Every line below must be copied as written, except for pictures.

◆ DATA ◆
-.-.-
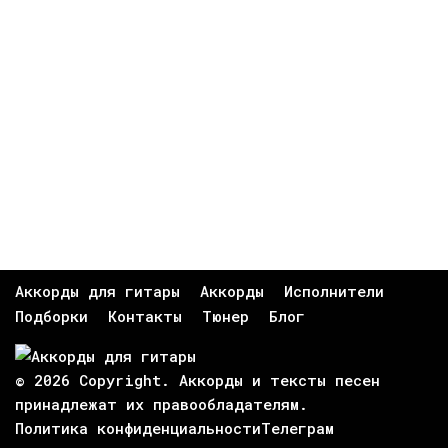
Аккорды для гитары
Аккорды
Исполнители
Подборки
Контакты
Тюнер
Блог
© 2026 Copyright. Аккорды и тексты песен
принадлежат их
правообладателям
.
Политика конфиденциальности
Телеграм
-.-.-
◆ ANSWER BOX ◆
Аккорды для гитары
Аккорды
Исполнители
Подборки
Контакты
Тюнер
Блог
© 2026 Copyright. Аккорды и тексты песен
принадлежат их
правообладателям
.
Политика конфиденциальности
Телеграм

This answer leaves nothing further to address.